Hayatımızı bu doğrultuda yaşamakla mükellefiz. Aksi takdirde yanlış yaparız ve bu yanlışlar da hiçbir şekilde kaybolmaz, bu boyutta veya dönüşeceğimiz diğer boyutlarda mutlaka karşımıza çıkar. Çünkü yine Kur'an'a müracaat ettiğimiz takdirde zerre kadar hayrın da zerre kadar şerrin de karşılıksız kalmayacağı söylenmekte. İşte bu bilgiler ışığında empatiyi yani hemhâl olmayı değerlendirmemiz lazım. İnsanın kaderiyle alâkalı olan değişmezlerini hiçbir şekilde hor görme lüksüne sahip değiliz.
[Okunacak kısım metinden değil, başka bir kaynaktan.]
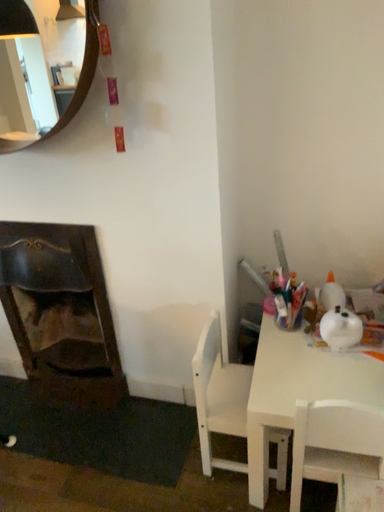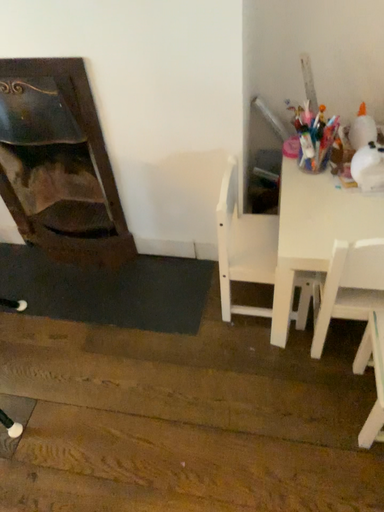 Question: How did the camera likely rotate when shooting the video?

Choices:
 (A) rotated downward
 (B) rotated upward

Answer: (A)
Hiç kimse öncesiyle yargılanmamalı. Çünkü Cenâb-ı Hak "Kulum hata eder, günaha girer, ama sonra anlar ve tövbe eder, bir daha da tenezzül etmez. İşte o zaman ben onu o kabahatleri yapmamış addederim" buyuruyor. Yaratanımız bu şekilde davranıyorsa bizim kimseyi öncesiyle yargılamak gibi bir lüksümüz söz konusu olamaz. İşte hemhâl olmak, kişinin o psikolojiye bürünerek neden bu pozitif olmayan eylemleri ortaya çıkardığını tespit ederek, onun eksikliklerine, onun yanılgılarına, onun anlayış kıtlığına yardımcı olarak o hatalardan dönmesini temin etmektir. İşte Batı'nın empati, bizim hemhal olmak dediğimiz şeyin arasında çok büyük bir fark var.
İnsanları yargılamadan, ötekileştirmeden; onları anlayarak, onlarla aynı tabanda, aynı kökte ve özde olduğumuzu anlatarak sevgimizi pekiştirmeliyiz. Bilmek aynı zamanda o bilgiyi insanlara aktarmayı icap eder. Çünkü "hiç bilenlerle bilmeyenler bir olur mu..." O zaman bildiğimiz ne kadar güzellik varsa henüz o bilgiye kavuşmamış insanlara da onu aktarmak gibi bir görevimiz söz konusu.
Yani savaşmak yerine anlaşmak, hemhal olmak ve sevişmeyi tercih etmek insana en çok yakışan tavırdır. Çünkü tekrar edelim, aşk için geldik dünyaya, gerisi teferruat.